***** Given data
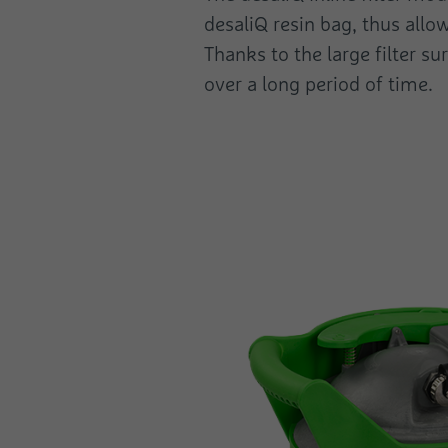
desaliQ resin bag, thus allow
Thanks to the large filter s
over a long period of time.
**********
> **Exercise goal**
Would you set down the listing exactly, omitting pictures?

> **Result**
desaliQ resin bag, thus allow
Thanks to the large filter s
over a long period of time.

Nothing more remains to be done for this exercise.